Era uma tarde de terça-feira ensolarada. Depois de nos dirigirmos até o bairro Village Campestre II, na parte alta de Maceió, e chegarmos próximo à região mais carente daquela localidade, numa rua com piso de barro esburacado e já próximo a uma área de mata, paramos. Era ali: o Lar Santo Antônio de Pádua. Recebidos por um dos funcionários do local, entramos. Lá dentro, Frei José nos aguardava.

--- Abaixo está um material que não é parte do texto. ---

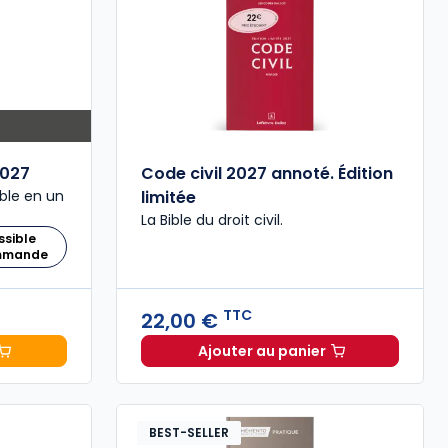
027
Code civil 2027 annoté. Édition
ble en un
limitée
La Bible du droit civil.
ssible
ommande
TTC
22,00 €
Ajouter au panier
 Comptable 2027 à 199,00 € TTC
Code civil 2027 annoté. 
BEST-SELLER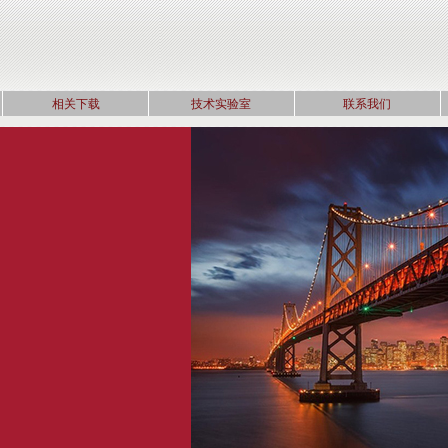
相关下载
技术实验室
联系我们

Sob os olhares curiosos daqueles que nunca tinham visto nenhum dos rostos de nossa equipe, seguimos até a sala que nos foi indicada para conversar com o grande responsável por gerenciar tudo aquilo. Frei José, de 68 anos, havia aberto um espaço na agenda de atendimentos que também faz na Igreja Nossa Senhora da Conceição, no mesmo bairro, e, ao nos encontrarmos, estava debruçado sobre a mesa que há na sala de sua pequena casa, construída dentro do próprio abrigo, dividindo o espaço com dezenas de livros, agendas e imagens de santos.

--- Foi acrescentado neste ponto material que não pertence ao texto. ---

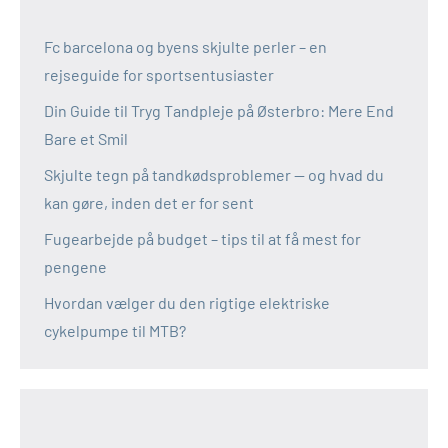
Fc barcelona og byens skjulte perler – en
rejseguide for sportsentusiaster
Din Guide til Tryg Tandpleje på Østerbro: Mere End
Bare et Smil
Skjulte tegn på tandkødsproblemer — og hvad du
kan gøre, inden det er for sent
Fugearbejde på budget – tips til at få mest for
pengene
Hvordan vælger du den rigtige elektriske
cykelpumpe til MTB?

O Lar Santo Antônio de Pádua cuida, atualmente, de 97 pessoas, das quais mais da metade possui algum problema mental. Durante nossa conversa, Frei José contou que, vindas das mais variadas partes do estado, todas foram encontradas em situação de abandono. Esta, aliás, é uma das premissas para a aceitação de pessoas no espaço. Segundo ele, por sobreviverem de doação, as pessoas que chegam até o abrigo são levadas justamente por não terem mais a quem recorrer.


Mas, a história do Lar Santo Antônio de Pádua e a da sina de Frei José por cuidar dos desamparados não é de hoje. Frei José nasceu em Penedo e, filho de pais católicos de tradição franciscana, diz que sempre sonhou em servir a Deus na igreja e ajudar os mais necessitados. 

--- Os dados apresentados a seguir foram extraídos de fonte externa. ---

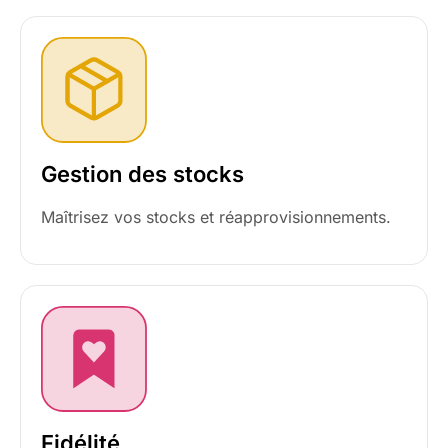
Gestion des stocks
Maîtrisez vos stocks et réapprovisionnements.
Fidélité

Já atuando como frade da ordem franciscana de Santo Antônio, sua história com o lar em Maceió começou quando, em 1999, durante uma de suas ações de caridade no antigo pronto-socorro (hoje Hospital Geral do Estado, o HGE), se deparou com um idoso que estava isolado em uma das áreas do hospital, fazendo dali sua casa. Ao questionar os funcionários e demonstrar sua inquietação, eis a surpresa: o paciente era um morador de rua resgatado após um incidente e que, sem ter para onde ir, ficaria por lá até morrer.

"Eu fiquei muito angustiado e perguntei se poderia levá-lo para minha casa para poder cuidar dele até o último dia de sua vida. Assinei todos os papéis e o trouxe. Um tempo depois uma funcionária de lá me procurou falando que estavam com uma situação parecida e queriam saber se eu poderia cuidar desse outro paciente abandonado. Até então, eu não tinha em mente fazer nada parecido com um abrigo, mas acabei aceitando também. A decisão final em dar início ao trabalho de acolhimento se deu quando, um dia, ao andar pelo Centro, um senhor me abordou implorando para que também o trouxesse para a minha casa. Aí entendi o novo trabalho que Deus havia me dado e o abracei", contou.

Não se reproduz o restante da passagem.